== Records for processing ==
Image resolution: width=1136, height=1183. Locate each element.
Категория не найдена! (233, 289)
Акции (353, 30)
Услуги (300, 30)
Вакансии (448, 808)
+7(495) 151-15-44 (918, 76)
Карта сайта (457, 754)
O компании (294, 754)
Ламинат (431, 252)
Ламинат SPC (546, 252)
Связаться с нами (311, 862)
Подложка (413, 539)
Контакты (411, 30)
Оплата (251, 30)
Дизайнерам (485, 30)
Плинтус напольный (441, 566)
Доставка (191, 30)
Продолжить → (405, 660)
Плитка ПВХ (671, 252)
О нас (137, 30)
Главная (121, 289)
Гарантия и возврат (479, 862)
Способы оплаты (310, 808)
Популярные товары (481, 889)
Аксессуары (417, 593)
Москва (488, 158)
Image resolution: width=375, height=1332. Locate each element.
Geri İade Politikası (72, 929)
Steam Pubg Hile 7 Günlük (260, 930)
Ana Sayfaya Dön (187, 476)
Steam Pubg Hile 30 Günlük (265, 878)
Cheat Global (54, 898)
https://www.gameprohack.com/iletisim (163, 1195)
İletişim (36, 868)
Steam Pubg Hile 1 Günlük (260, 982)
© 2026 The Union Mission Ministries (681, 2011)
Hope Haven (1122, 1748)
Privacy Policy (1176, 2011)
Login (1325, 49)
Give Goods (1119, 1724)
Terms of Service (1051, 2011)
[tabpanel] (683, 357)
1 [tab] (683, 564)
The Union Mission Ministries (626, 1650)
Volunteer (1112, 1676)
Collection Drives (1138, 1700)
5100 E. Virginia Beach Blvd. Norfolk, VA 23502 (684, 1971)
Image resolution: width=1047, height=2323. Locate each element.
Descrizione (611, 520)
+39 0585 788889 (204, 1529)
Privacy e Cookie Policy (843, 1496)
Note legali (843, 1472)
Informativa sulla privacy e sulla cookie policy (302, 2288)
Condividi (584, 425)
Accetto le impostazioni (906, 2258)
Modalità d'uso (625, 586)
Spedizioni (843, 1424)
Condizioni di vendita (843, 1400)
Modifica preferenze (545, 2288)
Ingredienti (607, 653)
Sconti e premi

== Directions ==
Retyping every entry exactly is the whole of the task.

== Expected answer ==
Image resolution: width=1136, height=1183. Locate each element.
Категория не найдена! (233, 289)
Акции (353, 30)
Услуги (300, 30)
Вакансии (448, 808)
+7(495) 151-15-44 (918, 76)
Карта сайта (457, 754)
O компании (294, 754)
Ламинат (431, 252)
Ламинат SPC (546, 252)
Связаться с нами (311, 862)
Подложка (413, 539)
Контакты (411, 30)
Оплата (251, 30)
Дизайнерам (485, 30)
Плинтус напольный (441, 566)
Доставка (191, 30)
Продолжить → (405, 660)
Плитка ПВХ (671, 252)
О нас (137, 30)
Главная (121, 289)
Гарантия и возврат (479, 862)
Способы оплаты (310, 808)
Популярные товары (481, 889)
Аксессуары (417, 593)
Москва (488, 158)
Image resolution: width=375, height=1332. Locate each element.
Geri İade Politikası (72, 929)
Steam Pubg Hile 7 Günlük (260, 930)
Ana Sayfaya Dön (187, 476)
Steam Pubg Hile 30 Günlük (265, 878)
Cheat Global (54, 898)
https://www.gameprohack.com/iletisim (163, 1195)
İletişim (36, 868)
Steam Pubg Hile 1 Günlük (260, 982)
© 2026 The Union Mission Ministries (681, 2011)
Hope Haven (1122, 1748)
Privacy Policy (1176, 2011)
Login (1325, 49)
Give Goods (1119, 1724)
Terms of Service (1051, 2011)
[tabpanel] (683, 357)
1 [tab] (683, 564)
The Union Mission Ministries (626, 1650)
Volunteer (1112, 1676)
Collection Drives (1138, 1700)
5100 E. Virginia Beach Blvd. Norfolk, VA 23502 (684, 1971)
Image resolution: width=1047, height=2323. Locate each element.
Descrizione (611, 520)
+39 0585 788889 (204, 1529)
Privacy e Cookie Policy (843, 1496)
Note legali (843, 1472)
Informativa sulla privacy e sulla cookie policy (302, 2288)
Condividi (584, 425)
Accetto le impostazioni (906, 2258)
Modalità d'uso (625, 586)
Spedizioni (843, 1424)
Condizioni di vendita (843, 1400)
Modifica preferenze (545, 2288)
Ingredienti (607, 653)
Sconti e premi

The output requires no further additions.